• Your instructions:
Copy out the data exactly, leaving the pictures behind.

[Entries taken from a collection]
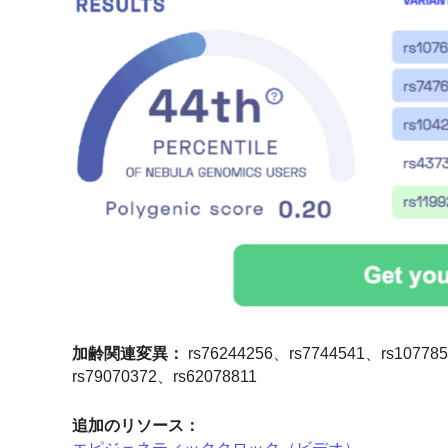
加齢関連変異：
rs76244256、rs7744541、rs10778
rs79070372、rs62078811
追加のリソース：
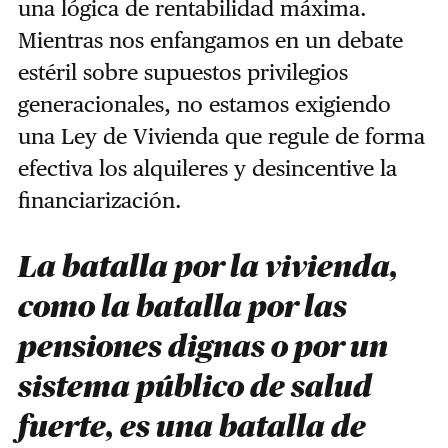
una lógica de rentabilidad máxima.
Mientras nos enfangamos en un debate
estéril sobre supuestos privilegios
generacionales, no estamos exigiendo
una Ley de Vivienda que regule de forma
efectiva los alquileres y desincentive la
financiarización.
La batalla por la vivienda,
como la batalla por las
pensiones dignas o por un
sistema público de salud
fuerte, es una batalla de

• Exercise result:
加齢関連変異：
rs76244256、rs7744541、rs10778
rs79070372、rs62078811
追加のリソース：
una lógica de rentabilidad máxima.
Mientras nos enfangamos en un debate
estéril sobre supuestos privilegios
generacionales, no estamos exigiendo
una Ley de Vivienda que regule de forma
efectiva los alquileres y desincentive la
financiarización.
La batalla por la vivienda,
como la batalla por las
pensiones dignas o por un
sistema público de salud
fuerte, es una batalla de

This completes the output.